Class NumericUtils


  • public final class NumericUtils
    extends Object
    This is a helper class to generate prefix-encoded representations for numerical values and supplies converters to represent float/double values as sortable integers/longs.

    To quickly execute range queries in Apache Lucene, a range is divided recursively into multiple intervals for searching: The center of the range is searched only with the lowest possible precision in the trie, while the boundaries are matched more exactly. This reduces the number of terms dramatically.

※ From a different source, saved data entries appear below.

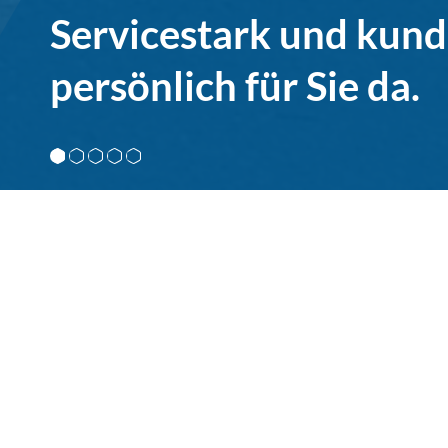
Servicestark und kun
persönlich für Sie da.
RWS Gebäudeservice GmbH
Saubere Arbeit.
Mit der werterhaltenden
Reinigung Ihrer Gebäude
sowie Hausmeister-
und Wirtschaftsdiensten.
RWS Cateringservice GmbH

    This class generates terms to achieve this: First the numerical integer values need to be converted to strings. For that integer values (32 bit or 64 bit) are made unsigned and the bits are converted to ASCII chars with each 7 bit. The resulting string is sortable like the original integer value. Each value is also prefixed (in the first char) by the shift value (number of bits removed) used during encoding.

    To also index floating point numbers, this class supplies two methods to convert them to integer values by changing their bit layout: doubleToSortableLong(double), floatToSortableInt(float). You will have no precision loss by converting floating point numbers to integers and back (only that the integer form is not usable). Other data types like dates can easily converted to longs or ints (e.g. date to long: Date.getTime()).

    For easy usage, the trie algorithm is implemented for indexing inside NumericTokenStream that can index int, long, float, and double. For querying, NumericRangeQuery and NumericRangeFilter implement the query part for the same data types.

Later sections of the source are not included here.